CIA Scandal: The Big Return of Morality and American Hypocrisy

Edited by Victoria Denholm

 

It seems like the American press was looking for an opportunity to distract America from the somewhat daunting budget discussions for the last few weeks of the year.

For four days now, the press has found what it wanted: a beautiful and juicy CIA scandal, worthy of the best afternoon soap operas, complete with adultery, beautiful women and generals.

After these 92 hours of mass hysteria, we are at least entitled to ask what type of scandal we are really talking about. In a few hours, it’s as if all of a sudden, the knights of American virtue had awakened.

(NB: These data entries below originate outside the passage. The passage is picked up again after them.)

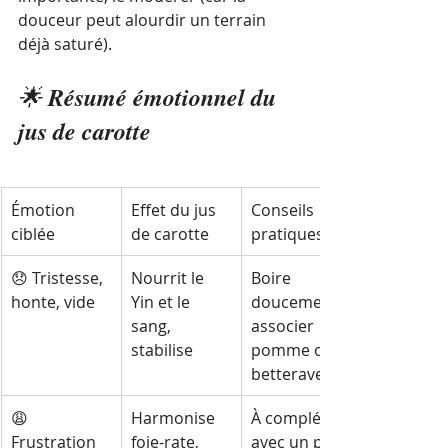
douceur peut alourdir un terrain 
déjà saturé).
🌟 
Résumé émotionnel du 
jus de carotte
Émotion 
Effet du jus 
Conseils 
ciblée
de carotte
pratiques
😞 Tristesse, 
Nourrit le 
Boire 
honte, vide
Yin et le 
doucement, 
sang, 
associer 
stabilise
pomme ou 
betterave
😩 
Harmonise 
À compléter 
Frustration 
foie-rate, 
avec un peu 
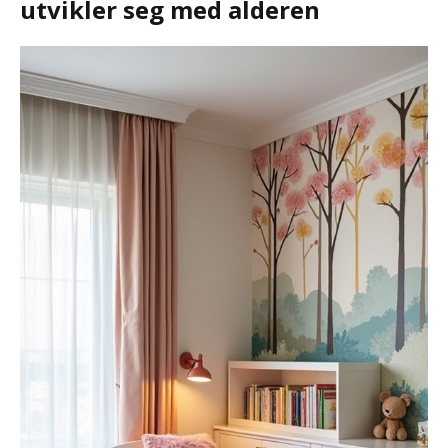
utvikler seg med alderen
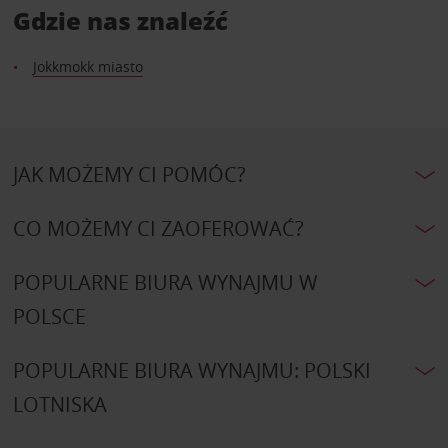
Gdzie nas znaleźć
Jokkmokk miasto
JAK MOŻEMY CI POMÓC?
CO MOŻEMY CI ZAOFEROWAĆ?
POPULARNE BIURA WYNAJMU W
POLSCE
POPULARNE BIURA WYNAJMU: POLSKI
LOTNISKA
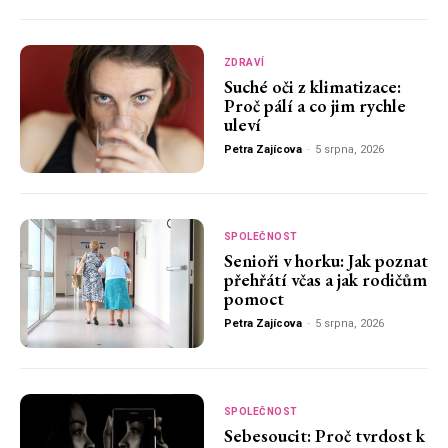
ZDRAVÍ
Suché oči z klimatizace:
Proč pálí a co jim rychle
uleví
Petra Zajícova
-
5 srpna, 2026
SPOLEČNOST
Senioři v horku: Jak poznat
přehřátí včas a jak rodičům
pomoct
Petra Zajícova
-
5 srpna, 2026
SPOLEČNOST
Sebesoucit: Proč tvrdost k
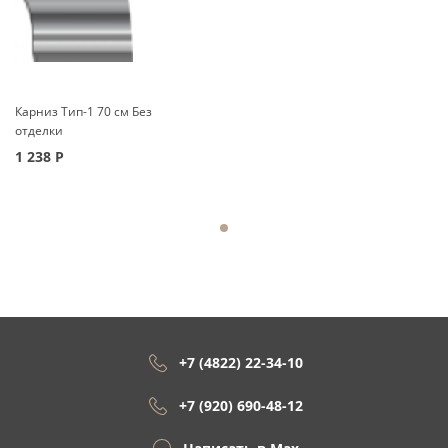
Карниз Тип-1 70 см Без
отделки
1 238
Р
+7 (4822) 22-34-10
+7 (920) 690-48-12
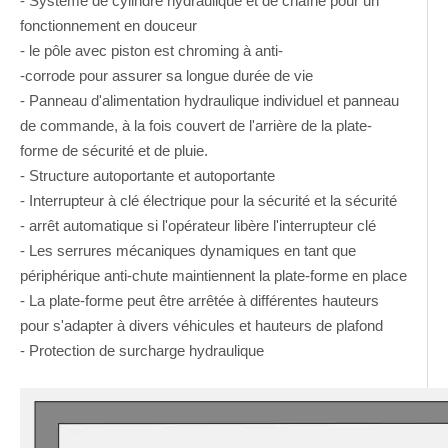
- Système de cylindre hydraulique et de chaîne pour un
fonctionnement en douceur
- le pôle avec piston est chroming à anti-
-corrode pour assurer sa longue durée de vie
- Panneau d'alimentation hydraulique individuel et panneau
de commande, à la fois couvert de l'arrière de la plate-
forme de sécurité et de pluie.
- Structure autoportante et autoportante
- Interrupteur à clé électrique pour la sécurité et la sécurité
- arrêt automatique si l'opérateur libère l'interrupteur clé
- Les serrures mécaniques dynamiques en tant que
périphérique anti-chute maintiennent la plate-forme en place
- La plate-forme peut être arrêtée à différentes hauteurs
pour s'adapter à divers véhicules et hauteurs de plafond
- Protection de surcharge hydraulique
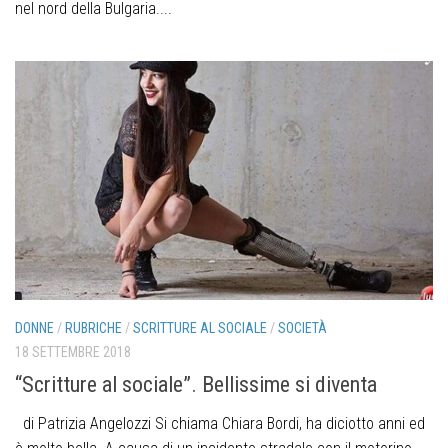
nel nord della Bulgaria....
DONNE
/
RUBRICHE
/
SCRITTURE AL SOCIALE
/
SOCIETÀ
18 SETTEMBRE 2018
“Scritture al sociale”. Bellissime si diventa
di Patrizia Angelozzi Si chiama Chiara Bordi, ha diciotto anni ed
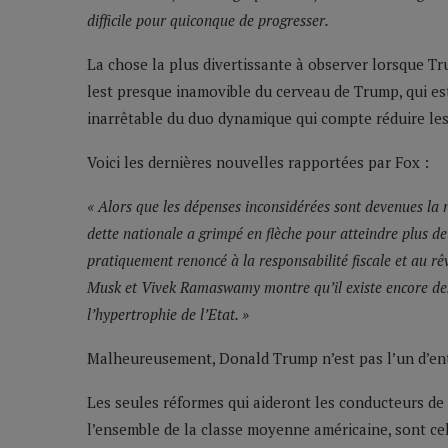
difficile pour quiconque de progresser.
La chose la plus divertissante à observer lorsque Tr
lest presque inamovible du cerveau de Trump, qui est
inarrêtable du duo dynamique qui compte réduire l
Voici les dernières nouvelles rapportées par Fox :
« Alors que les dépenses inconsidérées sont devenues la
dette nationale a grimpé en flèche pour atteindre plus de 
pratiquement renoncé à la responsabilité fiscale et au 
Musk et Vivek Ramaswamy montre qu’il existe encore des 
l’hypertrophie de l’Etat. »
Malheureusement, Donald Trump n’est pas l’un d’en
Les seules réformes qui aideront les conducteurs de
l’ensemble de la classe moyenne américaine, sont ce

But what are we talking about exactly? Yes, the head of the CIA, the heroic General David Petraeus, had an extramarital affair. So what? We are tempted to say. What does the fact that he had an adulterous relationship with his biographer mean for his job performance?

Nothing, very timid voices in the U.S. began to respond. For Petraeus, the only question that matters is: Did he endanger national security by disclosing classified information? The answer is no, according to the FBI.

So why resign? Yesterday, on CNN, Thomas Ricks, author of the book “The Generals,” became indignant in emphasizing, once again, that the U.S. has mixed public and private life.

The controversy is even more striking with John Allen, the commander in charge of NATO forces in Afghanistan. What is he accused of? Having exchanged “inappropriate” emails with one of the protagonists of the Petraeus “scandal.”

Again, is this really our business? In this case, the only point on which we can question is to know if the fact of having sent more than 30,000 emails didn’t distract him a little from his work. And there’s more…

Yesterday, in a surreal press conference, a reporter asked a White House spokesperson whether the President wasn’t “disgusted by all this.” The same spokesperson responded that Obama had every confidence in Allen and respected Petraeus’s work.

If we keep it there, we hope that Obama will confirm Allen as the head of NATO forces by next year. And that he doesn’t yield to hysterical voices, spokesmen of prudish morality, who are never very far in the U.S. and who confuse privacy and national security.